February 17, 2022 (1 min read)

Nicole Narea, Vox, Feb. 16, 2022

"Amid nationwide labor shortages in critical industries, more than a million immigrants are waiting on the US government to issue them work permits. Without these permits, many could lose their jobs, and some already have. Biraj Nepal, a Nepali asylum seeker living in Woodland, California, has been working as a software engineer in the IT department of a bank for the last four years. Nepal went on unpaid administrative leave starting on January 26 because his work permit expired and the government has yet to process his renewal application. That has left his employer in a lurch: There’s long been a shortage of IT workers, and the pandemic accelerated that trend as companies went remote. Now, nearly a third of IT executives say that the search for qualified employees has gotten “significantly harder.” If Nepal isn’t issued a new work permit within 90 days of taking administrative leave, his company will, by law, no longer be able to hold his job for him and will likely look for a contractor to fill his role.

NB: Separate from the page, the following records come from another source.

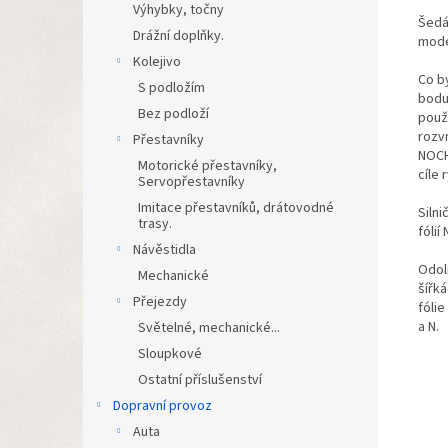
Výhybky, točny
Šedá 
Drážní doplňky.
mode
Kolejivo
Co by
S podložím
bodu 
Bez podloží
použ
rozvr
Přestavníky
NOCH.
Motorické přestavníky,
cíle 
Servopřestavníky
Imitace přestavníků, drátovodné
Silni
trasy.
fólií
Návěstidla
Odoln
Mechanické
šířká
Přejezdy
fóli
a N.
Světelné, mechanické...
Sloupkové
Ostatní příslušenství
Dopravní provoz
Auta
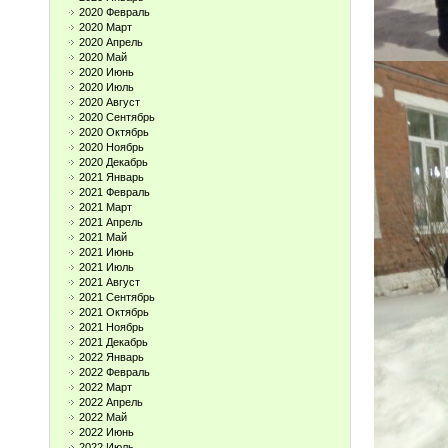
2020 Февраль
2020 Март
2020 Апрель
2020 Май
2020 Июнь
2020 Июль
2020 Август
2020 Сентябрь
2020 Октябрь
2020 Ноябрь
2020 Декабрь
2021 Январь
2021 Февраль
2021 Март
2021 Апрель
2021 Май
2021 Июнь
2021 Июль
2021 Август
2021 Сентябрь
2021 Октябрь
2021 Ноябрь
2021 Декабрь
2022 Январь
2022 Февраль
2022 Март
2022 Апрель
2022 Май
2022 Июнь
2022 Июль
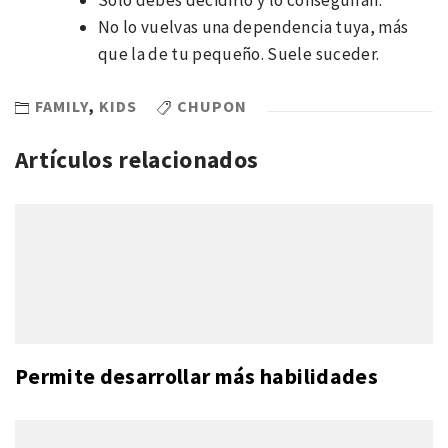
No lo vuelvas una dependencia tuya, más
que la de tu pequeño. Suele suceder.
FAMILY
,
KIDS
CHUPON
Artículos relacionados
Permite desarrollar más habilidades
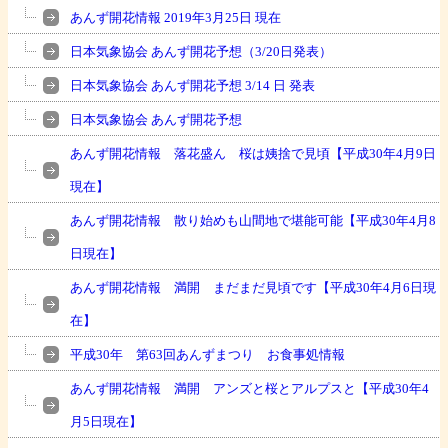
あんず開花情報 2019年3月25日 現在
日本気象協会 あんず開花予想（3/20日発表）
日本気象協会 あんず開花予想 3/14 日 発表
日本気象協会 あんず開花予想
あんず開花情報 落花盛ん 桜は姨捨で見頃【平成30年4月9日
現在】
あんず開花情報 散り始めも山間地で堪能可能【平成30年4月8
日現在】
あんず開花情報 満開 まだまだ見頃です【平成30年4月6日現
在】
平成30年 第63回あんずまつり お食事処情報
あんず開花情報 満開 アンズと桜とアルプスと【平成30年4
月5日現在】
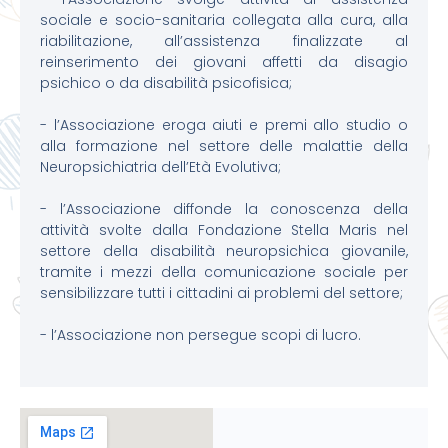
sociale e socio-sanitaria collegata alla cura, alla
riabilitazione, all’assistenza finalizzate al
reinserimento dei giovani affetti da disagio
psichico o da disabilità psicofisica;
- l’Associazione eroga aiuti e premi allo studio o
alla formazione nel settore delle malattie della
Neuropsichiatria dell’Età Evolutiva;
- l’Associazione diffonde la conoscenza della
attività svolte dalla Fondazione Stella Maris nel
settore della disabilità neuropsichica giovanile,
tramite i mezzi della comunicazione sociale per
sensibilizzare tutti i cittadini ai problemi del settore;
- l’Associazione non persegue scopi di lucro.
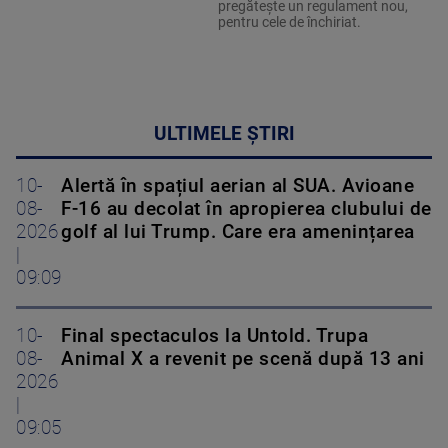
pregătește un regulament nou,
pentru cele de închiriat.
ULTIMELE ȘTIRI
10-
Alertă în spațiul aerian al SUA. Avioane
08-
F-16 au decolat în apropierea clubului de
2026
golf al lui Trump. Care era amenințarea
|
09:09
10-
Final spectaculos la Untold. Trupa
08-
Animal X a revenit pe scenă după 13 ani
2026
|
09:05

Under normal circumstances, that wouldn’t be a concern; work permits are meant to be issued quickly so that immigrants can be self-sufficient even while they are waiting on other applications for visas and green cards, which can take months or years to process. But the backlog at US Citizenship and Immigration Services (USCIS) has reached crisis level. “It’s a critical situation here. I’m in a financial crisis,” Nepal said. “We are being punished by the government without doing any crime.” It only takes about 12 minutes for an official to review an application for a work permit, but an overstretched USCIS still hasn’t been able to keep up."